At the end of Wednesday evenings, he is “walking on air” because of how busy the restaurant has been, but by Saturday feels “so deflated again, because business has gone back to non-existent”.

“The first Friday of the scheme, we had a dead night, something we’ve never had in ten years of business. So that just showed people’s mentality.”

“The first Friday of the scheme, we had a dead night, something we’ve never had in ten years of business. So that just showed people’s mentality.”

Eat Out to Help Out is having an effect
Seated diners from online, phone, and walk-in reservations compared to the same point last year
Source: Open Table

Islam calls the scheme “a double-edged sword”. “My worry is when the lockdown is lifted, with the economy as it is, how have people’s eating habits changed? At the moment, it’s a false economy,” he says. “It doesn’t give me any confidence in what’s going to happen afterwards. It’s almost like another experiment.”

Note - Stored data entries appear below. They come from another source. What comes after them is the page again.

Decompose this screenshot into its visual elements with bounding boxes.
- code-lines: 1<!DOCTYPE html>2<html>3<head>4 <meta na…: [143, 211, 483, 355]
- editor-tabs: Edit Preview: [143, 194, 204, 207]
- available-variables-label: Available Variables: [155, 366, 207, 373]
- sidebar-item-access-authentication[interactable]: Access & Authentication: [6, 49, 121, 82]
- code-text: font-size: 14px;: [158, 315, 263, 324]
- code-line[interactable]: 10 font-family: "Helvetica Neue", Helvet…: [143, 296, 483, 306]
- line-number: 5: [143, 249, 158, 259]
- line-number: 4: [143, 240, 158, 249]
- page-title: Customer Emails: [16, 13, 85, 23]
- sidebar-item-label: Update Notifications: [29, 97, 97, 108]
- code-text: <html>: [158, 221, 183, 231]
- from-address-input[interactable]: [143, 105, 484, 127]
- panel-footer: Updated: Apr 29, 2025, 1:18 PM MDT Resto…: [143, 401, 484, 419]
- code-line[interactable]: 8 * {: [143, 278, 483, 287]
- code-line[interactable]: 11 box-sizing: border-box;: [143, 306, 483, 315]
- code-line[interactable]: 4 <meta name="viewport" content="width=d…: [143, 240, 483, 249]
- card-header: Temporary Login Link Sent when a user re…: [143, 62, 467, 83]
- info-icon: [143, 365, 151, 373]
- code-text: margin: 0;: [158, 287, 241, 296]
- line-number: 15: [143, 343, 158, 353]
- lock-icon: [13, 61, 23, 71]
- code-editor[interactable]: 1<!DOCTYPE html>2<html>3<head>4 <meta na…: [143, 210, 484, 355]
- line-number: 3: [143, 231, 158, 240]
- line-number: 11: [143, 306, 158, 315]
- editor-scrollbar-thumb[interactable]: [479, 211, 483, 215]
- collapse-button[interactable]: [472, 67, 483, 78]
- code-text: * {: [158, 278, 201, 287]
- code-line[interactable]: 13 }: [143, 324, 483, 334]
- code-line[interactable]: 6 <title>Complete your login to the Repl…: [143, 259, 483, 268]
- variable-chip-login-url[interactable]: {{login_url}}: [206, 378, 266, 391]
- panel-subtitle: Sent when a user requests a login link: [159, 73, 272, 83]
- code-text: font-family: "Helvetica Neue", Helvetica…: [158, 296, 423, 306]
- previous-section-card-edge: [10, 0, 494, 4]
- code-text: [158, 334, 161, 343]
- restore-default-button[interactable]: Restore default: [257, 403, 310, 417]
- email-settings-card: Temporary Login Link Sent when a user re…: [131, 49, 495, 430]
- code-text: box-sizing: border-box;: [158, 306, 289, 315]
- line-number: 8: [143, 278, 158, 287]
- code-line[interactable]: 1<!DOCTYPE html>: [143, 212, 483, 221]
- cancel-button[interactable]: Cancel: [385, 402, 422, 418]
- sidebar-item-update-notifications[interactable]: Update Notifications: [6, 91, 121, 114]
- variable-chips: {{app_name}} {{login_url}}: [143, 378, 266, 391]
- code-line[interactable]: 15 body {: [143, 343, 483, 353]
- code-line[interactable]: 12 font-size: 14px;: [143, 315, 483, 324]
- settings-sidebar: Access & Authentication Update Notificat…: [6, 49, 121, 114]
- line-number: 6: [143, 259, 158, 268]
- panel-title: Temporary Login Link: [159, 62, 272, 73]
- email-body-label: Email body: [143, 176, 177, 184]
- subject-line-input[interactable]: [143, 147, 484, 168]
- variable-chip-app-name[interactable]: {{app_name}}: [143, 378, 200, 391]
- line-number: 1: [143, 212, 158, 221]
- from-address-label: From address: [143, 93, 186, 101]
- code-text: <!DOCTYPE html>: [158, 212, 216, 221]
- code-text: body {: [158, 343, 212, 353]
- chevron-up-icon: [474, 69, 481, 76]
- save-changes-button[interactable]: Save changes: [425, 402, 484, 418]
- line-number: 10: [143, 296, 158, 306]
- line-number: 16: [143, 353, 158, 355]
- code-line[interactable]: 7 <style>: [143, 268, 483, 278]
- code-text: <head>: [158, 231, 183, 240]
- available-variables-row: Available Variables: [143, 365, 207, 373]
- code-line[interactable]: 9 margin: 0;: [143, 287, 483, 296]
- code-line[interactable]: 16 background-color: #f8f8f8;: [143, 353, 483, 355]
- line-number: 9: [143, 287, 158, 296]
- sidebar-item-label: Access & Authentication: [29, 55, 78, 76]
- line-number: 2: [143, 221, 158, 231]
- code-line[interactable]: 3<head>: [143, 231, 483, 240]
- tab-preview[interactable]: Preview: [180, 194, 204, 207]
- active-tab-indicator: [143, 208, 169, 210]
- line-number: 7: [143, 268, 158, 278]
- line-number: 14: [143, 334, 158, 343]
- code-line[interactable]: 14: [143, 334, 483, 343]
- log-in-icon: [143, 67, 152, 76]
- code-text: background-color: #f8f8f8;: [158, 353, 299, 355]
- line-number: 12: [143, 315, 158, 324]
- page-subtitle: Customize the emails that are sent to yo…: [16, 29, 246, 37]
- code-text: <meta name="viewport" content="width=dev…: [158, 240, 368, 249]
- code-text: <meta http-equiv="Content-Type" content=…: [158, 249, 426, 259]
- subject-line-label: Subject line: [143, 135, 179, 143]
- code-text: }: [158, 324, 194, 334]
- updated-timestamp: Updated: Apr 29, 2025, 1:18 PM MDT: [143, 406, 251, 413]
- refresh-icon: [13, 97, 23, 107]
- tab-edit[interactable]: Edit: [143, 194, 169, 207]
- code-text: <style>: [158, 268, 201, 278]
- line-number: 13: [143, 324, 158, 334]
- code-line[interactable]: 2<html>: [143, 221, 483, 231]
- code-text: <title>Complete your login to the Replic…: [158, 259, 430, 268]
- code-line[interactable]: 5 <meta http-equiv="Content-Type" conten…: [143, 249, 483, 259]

Although she is grateful for government help (making use of the furlough scheme, emergency grants and loans, and the cut in VAT to 5 per cent introduced for the hospitality industry), Ionascu, of DaVinci, is missing out on the Eat Out to Help Out scheme and would like extra financial support to sustain her restaurant through the local lockdown.

Previously loyal takeaway customers eager to support local businesses through the national lockdown have changed their habits, or gone on holiday, so orders have now “hugely decreased”.

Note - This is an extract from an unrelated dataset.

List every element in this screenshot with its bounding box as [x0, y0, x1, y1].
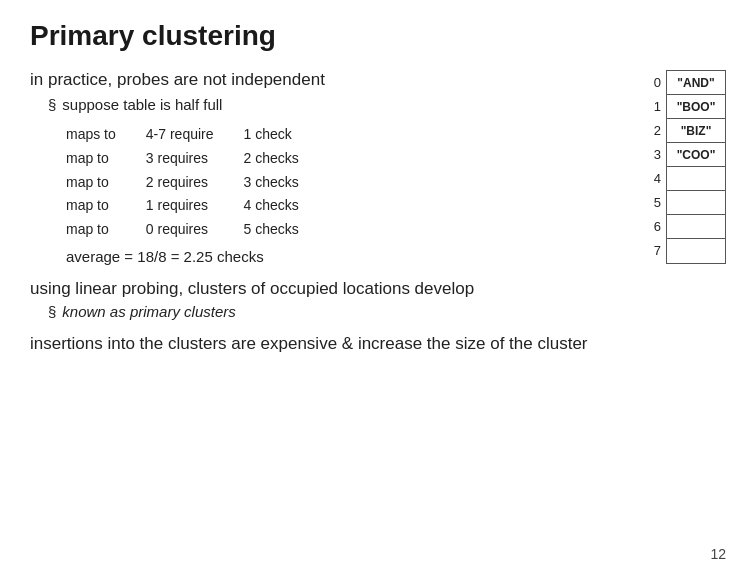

“I don’t know what else to do because the takeaways and deliveries have almost stopped, dining in is stopped again, and who knows for how long?” she asks. “I still need to pay rent, I still need to pay electricity, gas, phone, rubbish, water, all these things, you still need to pay them. I don’t know for how long we can survive.”

The New Statesman contacted the Treasury to ask what extra help would be available for restaurants and hospitality businesses suffering under local lockdowns.

With no indication of specific help for those businesses, a Treasury spokesperson pointed to the government’s ongoing general support across the hospitality sector, including the VAT reduction, £50bn in loans, grants, and the furlough scheme (which will be replaced by the £1,000 “job retention bonus”).

“While it would be for the Scottish government to consider any further assistance for specific Scottish regions, the UK government keeps all support schemes under review,” they added.